L’écrivaine et militante pour les droits des femmes dans le monde arabe Nawal al-Saadawi est décédée, hier, à l’âge de 89 ans, a annoncé la presse égyptienne. Le décès de Nawal al-Saadawi est rapidement relayé dans les médias du monde entier, tant son parcours et son combat sont mondialement reconnus notamment à travers ses écrits brisant les tabous du sexe et de la religion et œuvrant, jusqu’à son dernier souffle, pour une véritable émancipation de la femme dans le monde arabe.

Synthèse Sihem Bounabi
Auteure d’une cinquantaine d’ouvrages, traduits dans une trentaine de langues, elle s’est toujours prononcée contre la polygamie, le port du voile islamique, l’inégalité des droits de succession entre hommes et femmes en islam et, surtout, l’excision, qui concerne plus de 90% d’Egyptiennes. Psychiatre de formation, célèbre pour ses convictions de gauche et anti-islamistes, son franc-parler et ses positions audacieuses sur des sujets jugés tabous lui ont valu des ennuis avec les autorités, les institutions religieuses et les islamistes radicaux.
Née le 27 octobre 1931, Mme Saadawi est notamment l’auteur de deux livres féministes de référence dans le monde arabe, Au début, il y avait la femme et la Femme et le Sexe. En 1969, elle publie Al-imra’a wa-l-jins (traduit en français en 2017, la Femme et le Sexe), qui traite de sexualité, de religion et du traumatisme de l’excision, autant de sujets tabous dans le pays, ce qui lui vaut d’être révoquée de son poste au ministère de la Santé. Sa revue médicale Health est interdite et les livres de Nawal El Saadawi sont censurés.

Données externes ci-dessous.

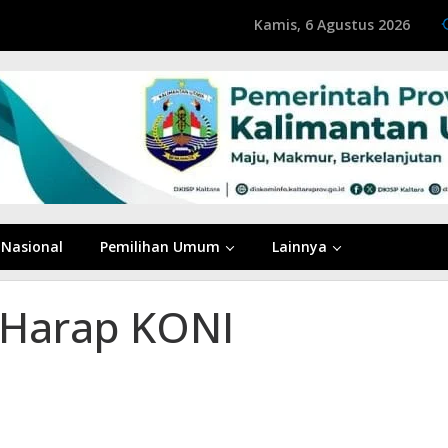
Kamis, 6 Agustus 2026
Nasional
Pemilihan Umum
Lainnya
Harap KONI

De 1973 à 1978, elle exerce son métier d’écrivaine à l’Institut supérieur de littérature et de science. Elle publie des essais, dont la Face cachée d’Eve (1977). Elle est chercheuse au Caire et travaille pour les Nations unies de 1978 à 1980, en tant que directrice du Centre africain de recherche et de formation pour les femmes en Ethiopie. En 1981, elle s’oppose à la loi du parti unique édictée par Anouar el-Sadate. Ce qui lui vaut d’être arrêtée et emprisonnée en septembre 1981 dans la prison de femmes de Qanatir, pour infraction à la Loi de protection des valeurs contre le déshonneur. Durant les trois mois de son incarcération, elle écrit les Mémoires de prison des femmes sur un rouleau de papier toilette, avec un crayon à sourcils introduit par une prisonnière. Elle est libérée après la mort du Président Sadate en octobre 1981.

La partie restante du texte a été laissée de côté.